What you should do:
The response must be made up of the lines in the entries below that contain "annotation".

Information given Block Start

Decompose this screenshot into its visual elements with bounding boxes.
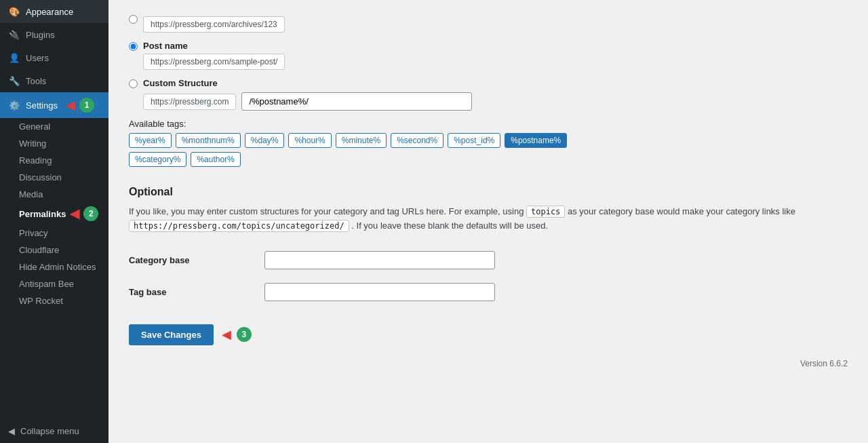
sidebar-submenu-item-reading[interactable]: Reading <box>0 152 108 169</box>
url-example-code: https://pressberg.com/topics/uncategoriz… <box>129 220 349 232</box>
sidebar-submenu-item-media[interactable]: Media <box>0 186 108 203</box>
category-base-label: Category base <box>129 255 190 265</box>
sidebar-item-appearance[interactable]: 🎨 Appearance <box>0 0 108 23</box>
tag-year[interactable]: %year% <box>129 133 172 148</box>
sidebar-submenu-item-writing[interactable]: Writing <box>0 135 108 152</box>
permalink-radio-postname[interactable] <box>129 42 138 51</box>
tag-monthnum[interactable]: %monthnum% <box>176 133 241 148</box>
sidebar-item-plugins[interactable]: 🔌 Plugins <box>0 23 108 46</box>
settings-icon: ⚙️ <box>8 99 20 111</box>
sidebar-submenu-item-wp-rocket[interactable]: WP Rocket <box>0 292 108 309</box>
sidebar-submenu-item-permalinks[interactable]: Permalinks ◀ 2 <box>0 203 108 225</box>
sidebar-item-users[interactable]: 👤 Users <box>0 46 108 69</box>
optional-form-table: Category base Tag base <box>129 244 848 308</box>
category-base-row: Category base <box>129 244 848 276</box>
sidebar-submenu-item-general[interactable]: General <box>0 118 108 135</box>
permalinks-arrow: ◀ <box>70 206 79 221</box>
tag-postname[interactable]: %postname% <box>505 133 567 148</box>
tag-minute[interactable]: %minute% <box>336 133 387 148</box>
collapse-menu-button[interactable]: ◀ Collapse menu <box>0 419 108 443</box>
tools-icon: 🔧 <box>8 75 20 87</box>
optional-title: Optional <box>129 186 848 198</box>
custom-structure-label: Custom Structure <box>143 78 848 88</box>
settings-submenu: General Writing Reading Discussion Media… <box>0 118 108 309</box>
save-arrow: ◀ <box>222 327 231 342</box>
tags-row-2: %category% %author% <box>129 152 848 167</box>
category-base-input[interactable] <box>264 251 495 269</box>
optional-section: Optional If you like, you may enter cust… <box>129 186 848 308</box>
collapse-icon: ◀ <box>8 426 15 436</box>
sidebar-item-tools[interactable]: 🔧 Tools <box>0 69 108 92</box>
main-content: https://pressberg.com/archives/123 Post … <box>108 0 868 443</box>
version-text: Version 6.6.2 <box>129 359 848 368</box>
tag-post-id[interactable]: %post_id% <box>448 133 500 148</box>
annotation-badge-3: 3 <box>237 327 252 342</box>
tag-category[interactable]: %category% <box>129 152 186 167</box>
sidebar-submenu-item-discussion[interactable]: Discussion <box>0 169 108 186</box>
annotation-badge-2: 2 <box>83 206 98 221</box>
settings-arrow: ◀ <box>66 98 75 113</box>
custom-structure-row: https://pressberg.com <box>143 92 848 111</box>
users-icon: 👤 <box>8 52 20 64</box>
tag-day[interactable]: %day% <box>245 133 285 148</box>
sidebar-item-settings[interactable]: ⚙️ Settings ◀ 1 <box>0 92 108 118</box>
permalink-option-postname: Post name https://pressberg.com/sample-p… <box>129 41 848 70</box>
sidebar-submenu-item-hide-admin-notices[interactable]: Hide Admin Notices <box>0 258 108 275</box>
save-row: Save Changes ◀ 3 <box>129 324 848 345</box>
available-tags-label: Available tags: <box>129 119 848 129</box>
sidebar-submenu-item-privacy[interactable]: Privacy <box>0 225 108 242</box>
tags-row-1: %year% %monthnum% %day% %hour% %minute% … <box>129 133 848 148</box>
appearance-icon: 🎨 <box>8 5 20 18</box>
permalink-radio-custom[interactable] <box>129 79 138 88</box>
custom-structure-input[interactable] <box>241 92 472 111</box>
save-changes-button[interactable]: Save Changes <box>129 324 214 345</box>
tag-hour[interactable]: %hour% <box>288 133 331 148</box>
optional-description: If you like, you may enter custom struct… <box>129 205 848 233</box>
sidebar-submenu-item-cloudflare[interactable]: Cloudflare <box>0 242 108 258</box>
permalink-url-numeric: https://pressberg.com/archives/123 <box>143 16 285 33</box>
url-prefix: https://pressberg.com <box>143 94 236 110</box>
permalink-option-custom: Custom Structure https://pressberg.com <box>129 78 848 111</box>
plugins-icon: 🔌 <box>8 28 20 41</box>
sidebar-submenu-item-antispam-bee[interactable]: Antispam Bee <box>0 275 108 292</box>
permalink-url-postname: https://pressberg.com/sample-post/ <box>143 54 285 70</box>
topics-code: topics <box>526 206 565 218</box>
postname-label: Post name <box>143 41 285 51</box>
permalink-radio-numeric[interactable] <box>129 15 138 24</box>
permalink-option-numeric: https://pressberg.com/archives/123 <box>129 14 848 33</box>
sidebar: 🎨 Appearance 🔌 Plugins 👤 Users 🔧 Tools ⚙… <box>0 0 108 443</box>
annotation-badge-1: 1 <box>79 98 94 113</box>
tag-author[interactable]: %author% <box>191 152 240 167</box>
tag-base-row: Tag base <box>129 276 848 308</box>
tag-base-label: Tag base <box>129 287 166 297</box>
tag-base-input[interactable] <box>264 283 495 301</box>
tag-second[interactable]: %second% <box>391 133 443 148</box>
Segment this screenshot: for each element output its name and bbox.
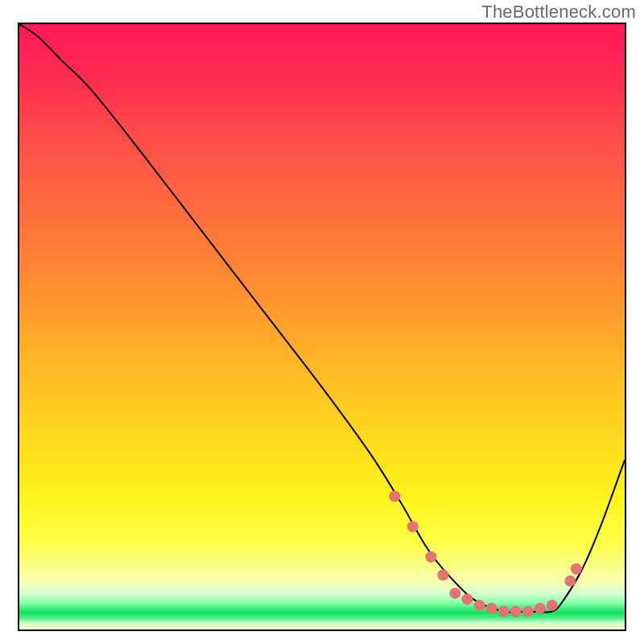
watermark-text: TheBottleneck.com <box>481 2 636 23</box>
plot-frame <box>18 23 626 631</box>
highlight-dot <box>571 564 582 575</box>
curve-group <box>19 24 625 613</box>
highlight-dot <box>486 603 497 614</box>
highlight-dot <box>474 600 485 611</box>
highlight-dot <box>461 593 473 605</box>
highlight-dot <box>389 491 400 502</box>
highlight-dot <box>522 605 534 617</box>
highlight-dot <box>437 569 448 580</box>
highlight-dot <box>449 588 460 599</box>
highlight-dot <box>535 603 546 614</box>
curve-layer <box>19 24 625 630</box>
highlight-dot <box>407 521 419 532</box>
marker-group <box>389 491 582 617</box>
highlight-dot <box>564 576 576 587</box>
highlight-dot <box>425 551 436 563</box>
chart-stage: TheBottleneck.com <box>0 0 644 644</box>
highlight-dot <box>547 600 558 611</box>
bottleneck-curve <box>19 24 625 613</box>
highlight-dot <box>510 605 522 617</box>
highlight-dot <box>498 605 510 617</box>
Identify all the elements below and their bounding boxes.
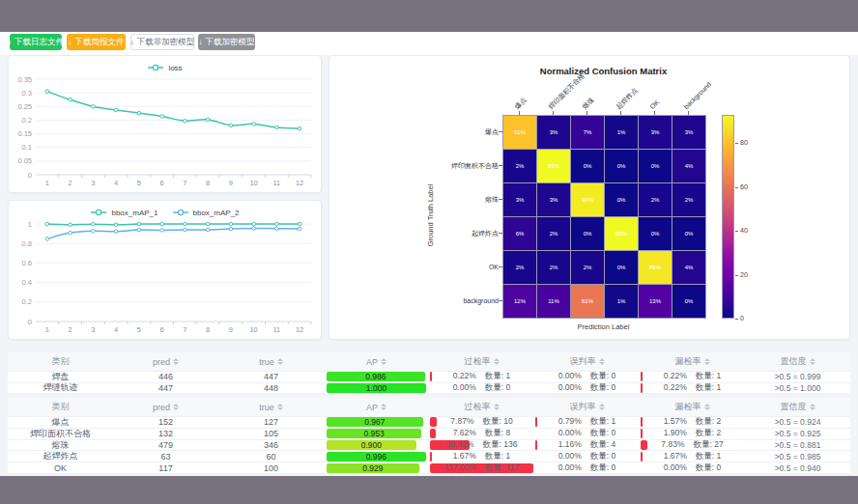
cell-miss: 1.90%数量: 2 [640, 429, 745, 439]
sort-caret-icon[interactable] [381, 358, 386, 365]
button-label: 下载日志文件 [14, 37, 64, 48]
sort-caret-icon[interactable] [599, 404, 605, 410]
cell-text: 焊缝轨迹 [43, 383, 78, 394]
confidence-value: >0.5 = 0.985 [775, 452, 821, 462]
sort-caret-icon[interactable] [173, 404, 179, 410]
svg-text:0.35: 0.35 [17, 75, 32, 84]
cell-over: 1.67%数量: 1 [429, 451, 534, 462]
legend-item-bbox_mAP_1[interactable]: bbox_mAP_1 [90, 209, 157, 217]
column-header-over[interactable]: 过检率 [429, 398, 534, 416]
column-header-true[interactable]: true [218, 398, 324, 416]
sort-caret-icon[interactable] [704, 404, 710, 410]
cell-text: 152 [158, 417, 173, 427]
cell-category: OK [8, 462, 113, 473]
column-header-miss[interactable]: 漏检率 [640, 352, 745, 371]
column-header-over[interactable]: 过检率 [429, 352, 534, 371]
rate-percent: 7.62% [453, 429, 476, 439]
svg-text:0.6: 0.6 [22, 259, 32, 267]
rate-count: 数量: 4 [590, 440, 615, 451]
sort-caret-icon[interactable] [810, 358, 815, 365]
svg-text:0: 0 [28, 171, 32, 180]
column-header-pred[interactable]: pred [113, 398, 218, 416]
cell-category: 爆点 [8, 417, 113, 428]
confidence-value: >0.5 = 0.881 [775, 440, 821, 450]
matrix-cell: 3% [537, 183, 570, 216]
svg-text:5: 5 [137, 179, 141, 187]
cell-text: 479 [158, 440, 173, 450]
sort-caret-icon[interactable] [494, 358, 500, 365]
rate-percent: 0.00% [558, 462, 582, 473]
cell-text: 焊盘 [52, 372, 70, 382]
sort-caret-icon[interactable] [599, 358, 605, 365]
cell-text: 448 [264, 383, 278, 393]
sort-caret-icon[interactable] [277, 358, 283, 365]
sort-caret-icon[interactable] [810, 404, 815, 410]
column-header-ap[interactable]: AP [324, 352, 429, 371]
column-header-label: 误判率 [570, 355, 596, 368]
legend-item-loss[interactable]: loss [147, 64, 182, 72]
legend-item-bbox_mAP_2[interactable]: bbox_mAP_2 [172, 209, 240, 217]
column-header-label: 类别 [52, 401, 70, 413]
matrix-cell: 81% [503, 116, 536, 149]
button-label: 下载非加密模型 [137, 37, 195, 48]
cell-true: 447 [218, 372, 324, 382]
rate-count: 数量: 2 [696, 417, 721, 428]
matrix-cell: 89% [639, 251, 672, 284]
colorbar-tick [735, 319, 738, 320]
loss-chart-card: loss 00.050.10.150.20.250.30.35123456789… [8, 55, 322, 193]
cell-text: 63 [160, 452, 170, 462]
column-header-conf[interactable]: 置信度 [745, 398, 850, 416]
download-unencrypted-model-button[interactable]: ↓下载非加密模型 [130, 34, 194, 50]
column-header-pred[interactable]: pred [113, 352, 218, 371]
colorbar-tick [735, 143, 738, 144]
svg-text:5: 5 [137, 325, 141, 334]
rate-percent: 1.90% [664, 429, 687, 439]
matrix-column-label: 起焊炸点 [615, 86, 640, 111]
column-header-ap[interactable]: AP [324, 398, 429, 416]
matrix-tick [499, 131, 502, 132]
confidence-value: >0.5 = 1.000 [775, 383, 821, 393]
bottom-frame-strip [0, 476, 858, 504]
column-header-label: 置信度 [781, 355, 807, 368]
svg-text:11: 11 [272, 179, 280, 187]
matrix-row-label: 熔珠 [410, 182, 499, 216]
svg-text:9: 9 [229, 179, 233, 187]
svg-text:3: 3 [91, 179, 95, 187]
cell-pred: 117 [113, 462, 218, 473]
column-header-mis[interactable]: 误判率 [534, 398, 640, 416]
rate-percent: 117.00% [444, 462, 476, 473]
column-header-conf[interactable]: 置信度 [745, 352, 850, 371]
cell-mis: 0.00%数量: 0 [534, 383, 640, 394]
column-header-label: AP [366, 357, 378, 367]
matrix-cell: 0% [639, 217, 672, 250]
cell-ap: 0.900 [324, 440, 429, 451]
column-header-mis[interactable]: 误判率 [534, 352, 640, 371]
column-header-true[interactable]: true [218, 352, 324, 371]
rate-bar [641, 383, 643, 393]
sort-caret-icon[interactable] [381, 404, 386, 410]
rate-count: 数量: 0 [485, 383, 510, 394]
colorbar-tick [735, 231, 738, 232]
sort-caret-icon[interactable] [277, 404, 283, 410]
ap-bar: 1.000 [327, 383, 426, 393]
rate-count: 数量: 0 [696, 462, 721, 473]
sort-caret-icon[interactable] [494, 404, 500, 410]
sort-caret-icon[interactable] [704, 358, 710, 365]
rate-count: 数量: 136 [482, 440, 517, 451]
ap-bar: 0.967 [327, 417, 423, 427]
download-encrypted-model-button[interactable]: ↓下载加密模型 [198, 34, 255, 50]
matrix-tick [499, 266, 502, 267]
matrix-tick [586, 111, 587, 115]
matrix-row-label: 起焊炸点 [410, 216, 499, 250]
matrix-cell: 12% [503, 285, 536, 318]
sort-caret-icon[interactable] [173, 358, 179, 365]
button-label: 下载加密模型 [206, 37, 255, 48]
table-row: 焊盘4464470.9860.22%数量: 10.00%数量: 00.22%数量… [8, 372, 850, 383]
column-header-miss[interactable]: 漏检率 [640, 398, 745, 416]
download-brief-button[interactable]: ↓下载简报文件 [67, 34, 126, 50]
table-row: 焊缝轨迹4474481.0000.00%数量: 00.00%数量: 00.22%… [8, 383, 850, 395]
rate-percent: 0.79% [558, 417, 582, 428]
button-label: 下载简报文件 [75, 37, 125, 48]
download-log-button[interactable]: ↓下载日志文件 [10, 34, 62, 50]
cell-miss: 0.00%数量: 0 [640, 462, 745, 473]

Information given Block End

Solution to this task:
annotation-badge-3: 3 <box>237 327 252 342</box>
annotation-badge-2: 2 <box>83 206 98 221</box>
annotation-badge-1: 1 <box>79 98 94 113</box>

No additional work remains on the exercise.